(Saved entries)
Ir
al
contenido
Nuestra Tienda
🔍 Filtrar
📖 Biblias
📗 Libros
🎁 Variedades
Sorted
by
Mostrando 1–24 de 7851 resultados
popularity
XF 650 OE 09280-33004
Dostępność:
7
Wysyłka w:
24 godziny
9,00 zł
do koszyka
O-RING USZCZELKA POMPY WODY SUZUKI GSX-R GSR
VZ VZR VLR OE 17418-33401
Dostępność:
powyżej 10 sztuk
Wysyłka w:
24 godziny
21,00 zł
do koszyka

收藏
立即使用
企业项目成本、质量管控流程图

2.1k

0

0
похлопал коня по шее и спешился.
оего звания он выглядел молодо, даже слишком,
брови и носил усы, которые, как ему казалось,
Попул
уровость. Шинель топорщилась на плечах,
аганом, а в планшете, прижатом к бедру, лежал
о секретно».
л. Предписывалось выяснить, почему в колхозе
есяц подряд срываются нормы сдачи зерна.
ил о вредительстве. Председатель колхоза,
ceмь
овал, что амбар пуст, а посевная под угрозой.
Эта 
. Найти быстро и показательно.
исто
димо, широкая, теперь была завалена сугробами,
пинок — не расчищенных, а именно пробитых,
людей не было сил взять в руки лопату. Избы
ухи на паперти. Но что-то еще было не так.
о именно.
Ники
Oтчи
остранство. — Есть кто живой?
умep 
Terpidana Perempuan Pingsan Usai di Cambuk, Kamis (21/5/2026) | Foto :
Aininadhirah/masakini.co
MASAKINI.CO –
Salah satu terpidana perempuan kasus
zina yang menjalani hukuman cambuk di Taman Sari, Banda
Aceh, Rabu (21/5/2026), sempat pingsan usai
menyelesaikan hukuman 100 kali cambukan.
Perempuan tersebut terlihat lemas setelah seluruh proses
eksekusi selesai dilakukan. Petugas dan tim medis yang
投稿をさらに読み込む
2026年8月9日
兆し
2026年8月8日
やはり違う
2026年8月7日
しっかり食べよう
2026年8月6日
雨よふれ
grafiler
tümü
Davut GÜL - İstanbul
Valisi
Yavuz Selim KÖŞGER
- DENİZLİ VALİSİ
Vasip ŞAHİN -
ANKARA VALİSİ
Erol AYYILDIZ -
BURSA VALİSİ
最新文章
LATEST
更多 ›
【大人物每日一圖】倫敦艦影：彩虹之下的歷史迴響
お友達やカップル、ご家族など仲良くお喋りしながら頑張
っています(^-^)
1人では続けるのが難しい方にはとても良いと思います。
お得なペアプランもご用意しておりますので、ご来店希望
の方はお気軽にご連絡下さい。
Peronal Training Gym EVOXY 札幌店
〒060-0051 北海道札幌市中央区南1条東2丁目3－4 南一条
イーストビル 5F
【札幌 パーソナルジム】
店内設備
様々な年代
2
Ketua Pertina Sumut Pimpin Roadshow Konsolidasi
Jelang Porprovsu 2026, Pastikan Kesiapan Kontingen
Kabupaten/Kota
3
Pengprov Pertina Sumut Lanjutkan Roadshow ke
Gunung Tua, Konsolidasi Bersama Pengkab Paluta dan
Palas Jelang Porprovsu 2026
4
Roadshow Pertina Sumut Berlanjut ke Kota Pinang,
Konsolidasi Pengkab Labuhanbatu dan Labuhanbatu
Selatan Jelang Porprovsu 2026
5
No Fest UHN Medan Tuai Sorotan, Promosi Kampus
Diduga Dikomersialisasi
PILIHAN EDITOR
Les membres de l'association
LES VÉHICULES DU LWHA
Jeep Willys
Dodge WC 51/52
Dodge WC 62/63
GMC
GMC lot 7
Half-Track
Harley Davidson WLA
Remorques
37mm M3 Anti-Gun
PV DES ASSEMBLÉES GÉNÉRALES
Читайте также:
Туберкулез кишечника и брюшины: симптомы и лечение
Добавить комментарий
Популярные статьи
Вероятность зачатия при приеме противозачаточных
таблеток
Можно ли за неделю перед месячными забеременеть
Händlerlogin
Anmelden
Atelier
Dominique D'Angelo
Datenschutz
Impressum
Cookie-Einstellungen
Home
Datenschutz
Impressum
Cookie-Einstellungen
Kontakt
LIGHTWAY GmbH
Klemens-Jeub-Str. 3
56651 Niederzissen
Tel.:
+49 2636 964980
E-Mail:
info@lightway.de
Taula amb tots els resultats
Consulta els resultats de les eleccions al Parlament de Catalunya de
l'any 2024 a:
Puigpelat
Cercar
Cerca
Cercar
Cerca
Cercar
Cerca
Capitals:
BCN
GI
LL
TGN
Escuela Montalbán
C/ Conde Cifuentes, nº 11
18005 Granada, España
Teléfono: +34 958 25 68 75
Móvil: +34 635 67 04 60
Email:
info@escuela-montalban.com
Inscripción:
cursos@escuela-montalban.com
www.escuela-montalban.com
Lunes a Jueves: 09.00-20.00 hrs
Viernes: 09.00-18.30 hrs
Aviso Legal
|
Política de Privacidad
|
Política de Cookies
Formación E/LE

=== Goal of the exercise ===
What is needed is a faithful transcription of every entry.

=== Output of the exercise ===
Ir
al
contenido
Nuestra Tienda
🔍 Filtrar
📖 Biblias
📗 Libros
🎁 Variedades
Sorted
by
Mostrando 1–24 de 7851 resultados
popularity
XF 650 OE 09280-33004
Dostępność:
7
Wysyłka w:
24 godziny
9,00 zł
do koszyka
O-RING USZCZELKA POMPY WODY SUZUKI GSX-R GSR
VZ VZR VLR OE 17418-33401
Dostępność:
powyżej 10 sztuk
Wysyłka w:
24 godziny
21,00 zł
do koszyka

收藏
立即使用
企业项目成本、质量管控流程图

2.1k

0

0
похлопал коня по шее и спешился.
оего звания он выглядел молодо, даже слишком,
брови и носил усы, которые, как ему казалось,
Попул
уровость. Шинель топорщилась на плечах,
аганом, а в планшете, прижатом к бедру, лежал
о секретно».
л. Предписывалось выяснить, почему в колхозе
есяц подряд срываются нормы сдачи зерна.
ил о вредительстве. Председатель колхоза,
ceмь
овал, что амбар пуст, а посевная под угрозой.
Эта 
. Найти быстро и показательно.
исто
димо, широкая, теперь была завалена сугробами,
пинок — не расчищенных, а именно пробитых,
людей не было сил взять в руки лопату. Избы
ухи на паперти. Но что-то еще было не так.
о именно.
Ники
Oтчи
остранство. — Есть кто живой?
умep 
Terpidana Perempuan Pingsan Usai di Cambuk, Kamis (21/5/2026) | Foto :
Aininadhirah/masakini.co
MASAKINI.CO –
Salah satu terpidana perempuan kasus
zina yang menjalani hukuman cambuk di Taman Sari, Banda
Aceh, Rabu (21/5/2026), sempat pingsan usai
menyelesaikan hukuman 100 kali cambukan.
Perempuan tersebut terlihat lemas setelah seluruh proses
eksekusi selesai dilakukan. Petugas dan tim medis yang
投稿をさらに読み込む
2026年8月9日
兆し
2026年8月8日
やはり違う
2026年8月7日
しっかり食べよう
2026年8月6日
雨よふれ
grafiler
tümü
Davut GÜL - İstanbul
Valisi
Yavuz Selim KÖŞGER
- DENİZLİ VALİSİ
Vasip ŞAHİN -
ANKARA VALİSİ
Erol AYYILDIZ -
BURSA VALİSİ
最新文章
LATEST
更多 ›
【大人物每日一圖】倫敦艦影：彩虹之下的歷史迴響
お友達やカップル、ご家族など仲良くお喋りしながら頑張
っています(^-^)
1人では続けるのが難しい方にはとても良いと思います。
お得なペアプランもご用意しておりますので、ご来店希望
の方はお気軽にご連絡下さい。
Peronal Training Gym EVOXY 札幌店
〒060-0051 北海道札幌市中央区南1条東2丁目3－4 南一条
イーストビル 5F
【札幌 パーソナルジム】
店内設備
様々な年代
2
Ketua Pertina Sumut Pimpin Roadshow Konsolidasi
Jelang Porprovsu 2026, Pastikan Kesiapan Kontingen
Kabupaten/Kota
3
Pengprov Pertina Sumut Lanjutkan Roadshow ke
Gunung Tua, Konsolidasi Bersama Pengkab Paluta dan
Palas Jelang Porprovsu 2026
4
Roadshow Pertina Sumut Berlanjut ke Kota Pinang,
Konsolidasi Pengkab Labuhanbatu dan Labuhanbatu
Selatan Jelang Porprovsu 2026
5
No Fest UHN Medan Tuai Sorotan, Promosi Kampus
Diduga Dikomersialisasi
PILIHAN EDITOR
Les membres de l'association
LES VÉHICULES DU LWHA
Jeep Willys
Dodge WC 51/52
Dodge WC 62/63
GMC
GMC lot 7
Half-Track
Harley Davidson WLA
Remorques
37mm M3 Anti-Gun
PV DES ASSEMBLÉES GÉNÉRALES
Читайте также:
Туберкулез кишечника и брюшины: симптомы и лечение
Добавить комментарий
Популярные статьи
Вероятность зачатия при приеме противозачаточных
таблеток
Можно ли за неделю перед месячными забеременеть
Händlerlogin
Anmelden
Atelier
Dominique D'Angelo
Datenschutz
Impressum
Cookie-Einstellungen
Home
Datenschutz
Impressum
Cookie-Einstellungen
Kontakt
LIGHTWAY GmbH
Klemens-Jeub-Str. 3
56651 Niederzissen
Tel.:
+49 2636 964980
E-Mail:
info@lightway.de
Taula amb tots els resultats
Consulta els resultats de les eleccions al Parlament de Catalunya de
l'any 2024 a:
Puigpelat
Cercar
Cerca
Cercar
Cerca
Cercar
Cerca
Capitals:
BCN
GI
LL
TGN
Escuela Montalbán
C/ Conde Cifuentes, nº 11
18005 Granada, España
Teléfono: +34 958 25 68 75
Móvil: +34 635 67 04 60
Email:
info@escuela-montalban.com
Inscripción:
cursos@escuela-montalban.com
www.escuela-montalban.com
Lunes a Jueves: 09.00-20.00 hrs
Viernes: 09.00-18.30 hrs
Aviso Legal
|
Política de Privacidad
|
Política de Cookies
Formación E/LE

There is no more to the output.